As 1945 dawned, the Allies continued to run rampart over a shattered Germany. Soviet forces were in Vienna (to Chuchill's chagrin). American forces entered Madgeburg. The French and Americans were closing in on Nuremburg. And in north Germany, Commonwealth forces were racing to beat the Soviets to Berlin.

Berlin was one of many topics that came up at the Yalta Conference in January 1945. Roosevelt, Churchill, and Stalin met to settle the boundaries of postwar Europe.
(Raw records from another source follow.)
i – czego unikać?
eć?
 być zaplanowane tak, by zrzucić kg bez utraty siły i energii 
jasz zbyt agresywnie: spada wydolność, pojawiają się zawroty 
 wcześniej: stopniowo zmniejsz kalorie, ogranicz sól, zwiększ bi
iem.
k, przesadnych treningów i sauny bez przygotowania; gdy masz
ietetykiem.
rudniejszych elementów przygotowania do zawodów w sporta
Berlin remained a contentious issue. Stalin and Churchill both had drawn lines in the sand. Roosevelt tried to negotiate. In the end, they agreed that Poland would gain Pomerania, Silesia, and a godly portion of East Prussia. Roosevelt also got Stalin's word that free and democratic elections would be held in Poland and Eastern Europe (which meant that Communism would be the new dominating philosophy, to say the least, as it turned out).
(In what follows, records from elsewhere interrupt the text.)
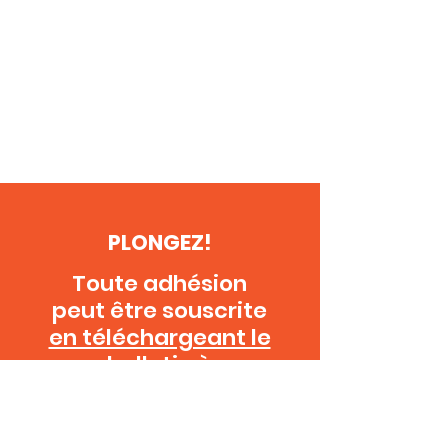
PLONGEZ!
Toute adhésion
peut être souscrite
en téléchargeant le
bulletin à
renvoyer
par
courrier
Berlin would be divided into four quarters: Russian, American, British, and French. Germany would be divided into American, British, and French zones of occupation.

Stalin also agreed, at some point, to enter the war against Japan, which was also on the ropes at this point. The Russo-Japanese War was still a memory, after all.
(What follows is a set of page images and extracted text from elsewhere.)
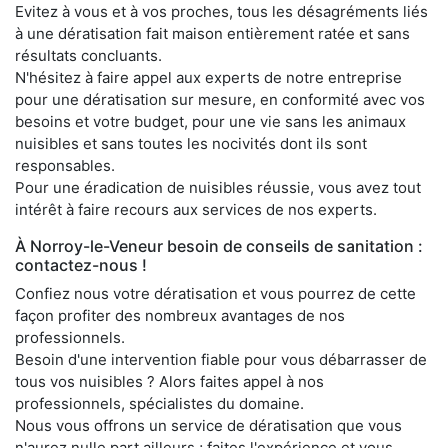
Evitez à vous et à vos proches, tous les désagréments liés
à une dératisation fait maison entièrement ratée et sans
résultats concluants.
N'hésitez à faire appel aux experts de notre entreprise
pour une dératisation sur mesure, en conformité avec vos
besoins et votre budget, pour une vie sans les animaux
nuisibles et sans toutes les nocivités dont ils sont
responsables.
Pour une éradication de nuisibles réussie, vous avez tout
intérêt à faire recours aux services de nos experts.
À Norroy-le-Veneur besoin de conseils de sanitation :
contactez-nous !
Confiez nous votre dératisation et vous pourrez de cette
façon profiter des nombreux avantages de nos
professionnels.
Besoin d'une intervention fiable pour vous débarrasser de
tous vos nuisibles ? Alors faites appel à nos
professionnels, spécialistes du domaine.
Nous vous offrons un service de dératisation que vous
n'aurez nulle part ailleurs ; faites l'expérience et vous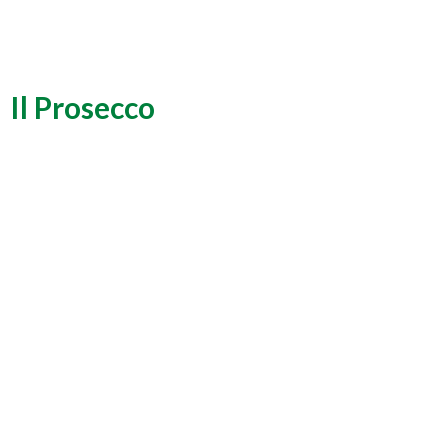
Il Prosecco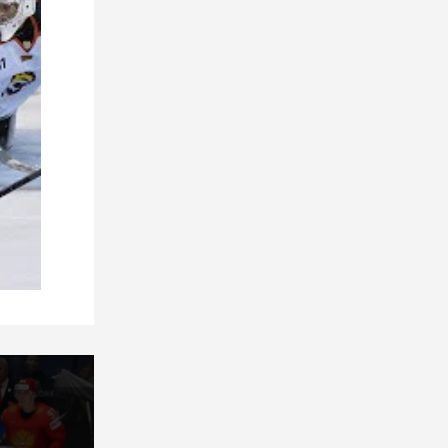
16 мая 2026
С Днем работников физической
культуры и спорта Республики
Беларусь!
The failure to agree on who would take Berlin spelled out the message loud and clear: whoever took the city would be drawing a line for the future of the world. Commonwealth forces set out from Wismar, and American forces set out from Madgeburg. The Soviets were busy taking their time consolidating their holds over the Balkans, and weren't in as great a rush to take the city.

The Commonwealth's Twenty-First Army Group, under General Sir Bernard Law Montgomery, raced towards Berlin. Israeli, South African, Canadian, and British forces were salivating at the idea of finally putting the Nazi mad-dog down for all time. The Israelis in particular were adamant at wanting Hitler and his surviving minions to pay for their crimes. Himmler had already commited suicide after being captured by South African soldiers, and Goering was in American custody. Goebeles and Bormann were trapped in Berlin with Hitler, whose mind now resembled a child's.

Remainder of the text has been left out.